Cuando la línea entre la guerra y la paz se vuelve borrosa, ¿cómo nos mantenemos a salvo?

Un hombre camina al lado de un vehículo policial cerca de un mercado navideño en Budapest tras los atentados en Berlín en diciembre de 2016. Attila Kisbenedek/AFP/Getty Images

¿Un mundo más conectado es más seguro y más resiliente o es más frágil y quebradizo? Todo depende de cómo organizamos nuestra defensa. El fracaso para detener el incremento del terrorismo en los últimos 15 años sugiere que no lo hemos hecho bien. ¿Cómo podemos reestructurar nuestros sistemas de defensa teniendo en cuenta los inmensos cambios que están ocurriendo, y la diferencia poco clara entre la guerra y la paz?

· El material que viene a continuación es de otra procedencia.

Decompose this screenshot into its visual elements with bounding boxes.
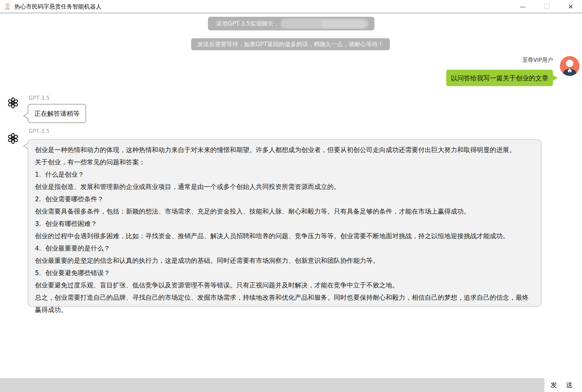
answer-line: 5. 创业要避免哪些错误？	[35, 267, 534, 279]
answer-line: 创业是一种热情和动力的体现，这种热情和动力来自于对未来的憧憬和期望。许多人都想成…	[35, 144, 534, 156]
answer-line: 创业是指创造、发展和管理新的企业或商业项目，通常是由一个或多个创始人共同投资所需…	[35, 180, 534, 193]
answer-line: 4. 创业最重要的是什么？	[35, 242, 534, 254]
redacted-blur	[321, 20, 365, 28]
bot-status-text: 正在解答请稍等	[34, 110, 80, 117]
answer-line: 创业的过程中会遇到很多困难，比如：寻找资金、推销产品、解决人员招聘和培养的问题、…	[35, 230, 534, 242]
answer-line: 2. 创业需要哪些条件？	[35, 193, 534, 205]
title-bar: 热心市民码字悬赏任务智能机器人 — ✕	[0, 0, 582, 13]
answer-line: 创业要避免过度乐观、盲目扩张、低估竞争以及资源管理不善等错误。只有正视问题并及时…	[35, 279, 534, 291]
notice-chat-engine-text: 采用GPT-3.5实现聊天，	[216, 20, 279, 27]
answer-line: 创业最重要的是坚定的信念和认真的执行力，这是成功的基础。同时还需要有市场洞察力、…	[35, 254, 534, 267]
bot-answer-text: 创业是一种热情和动力的体现，这种热情和动力来自于对未来的憧憬和期望。许多人都想成…	[35, 144, 534, 316]
bot-bubble-tail	[24, 144, 28, 148]
openai-logo-icon	[7, 97, 19, 109]
send-button[interactable]: 发 送	[544, 378, 582, 392]
bot-answer-bubble: 创业是一种热情和动力的体现，这种热情和动力来自于对未来的憧憬和期望。许多人都想成…	[28, 139, 541, 307]
person-icon	[560, 56, 580, 76]
window-title: 热心市民码字悬赏任务智能机器人	[14, 3, 102, 11]
app-icon	[3, 2, 12, 11]
app-window: 热心市民码字悬赏任务智能机器人 — ✕ 采用GPT-3.5实现聊天， 发送后需要…	[0, 0, 582, 392]
answer-line: 总之，创业需要打造自己的品牌、寻找自己的市场定位、发掘市场需求，持续地改善和优化…	[35, 291, 534, 316]
user-message-text: 以问答给我写一篇关于创业的文章	[451, 74, 548, 82]
maximize-icon	[544, 4, 550, 9]
user-bubble-tail	[553, 75, 558, 81]
notice-wait-tip: 发送后需要等待，如果GPT返回的值多的话，稍微久一点，请耐心等待！	[191, 38, 390, 50]
bot-status-bubble: 正在解答请稍等	[28, 104, 86, 123]
answer-line: 创业需要具备很多条件，包括：新颖的想法、市场需求、充足的资金投入、技能和人脉、耐…	[35, 205, 534, 217]
message-input[interactable]	[0, 378, 544, 392]
notice-chat-engine: 采用GPT-3.5实现聊天，	[208, 17, 374, 30]
answer-line: 3. 创业有哪些困难？	[35, 217, 534, 230]
vip-user-badge: 至尊VIP用户	[523, 57, 553, 64]
maximize-button[interactable]	[539, 0, 555, 13]
answer-line: 关于创业，有一些常见的问题和答案：	[35, 156, 534, 168]
bot-name-label: GPT-3.5	[29, 95, 50, 101]
user-avatar	[560, 56, 580, 76]
close-button[interactable]: ✕	[563, 0, 579, 13]
bot-name-label: GPT-3.5	[29, 128, 50, 134]
answer-line: 1. 什么是创业？	[35, 168, 534, 180]
user-message-bubble: 以问答给我写一篇关于创业的文章	[446, 70, 553, 86]
minimize-button[interactable]: —	[515, 0, 531, 13]
openai-logo-icon	[7, 132, 19, 145]
bot-bubble-tail	[24, 113, 28, 118]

En la actualidad la defensa se basa un modelo centralizado en manos del Estado. Se espera que cada país proteja a sus ciudadanos contra las amenazas externas, y desanime las agresiones de un Estado a otro e intervenga en aquellos que proporcionan refugio seguro a los enemigos no estatales.

También se espera que los Estados protejan a las personas contra las amenazas internas; lo que hacen a través de una mayor presencia policial y militar en las ciudades, y mediante la vigilancia digital masiva en constante expansión para detectar conductas anómalas e identificar posibles amenazas.

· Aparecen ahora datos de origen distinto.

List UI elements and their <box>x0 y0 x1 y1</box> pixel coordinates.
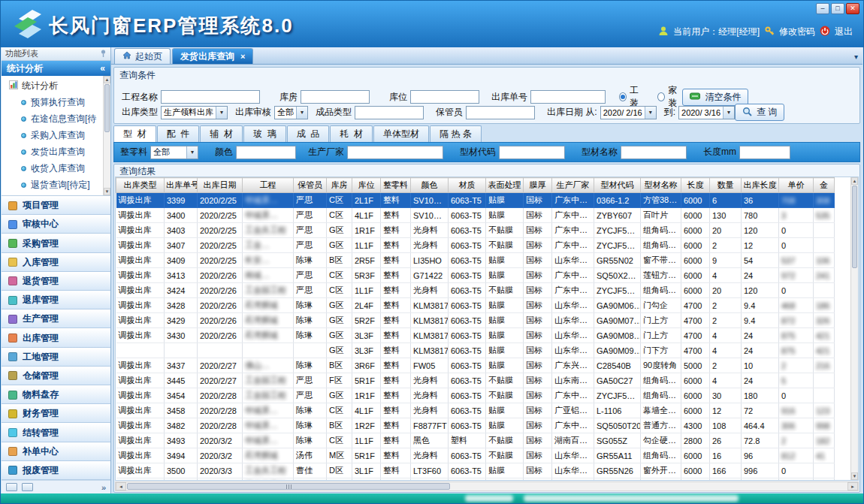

Este modelo no está funcionando. Tanto si se trata de los pequeños hombres de verde en Crimea como de los ataques cibernéticos, la línea entre la guerra y la paz se ha desdibujado y, en un mundo que ya no está estructurado por una división ideológica, explotar las vulnerabilidades del enemigo es una manera más eficaz de hacer la guerra que enfrentándolo en el frente.

En cuanto a los países en crisis, 15 años de intervenciones costosas deberían habernos enseñado los límites de la intervención militar: los extranjeros pueden ayudar ...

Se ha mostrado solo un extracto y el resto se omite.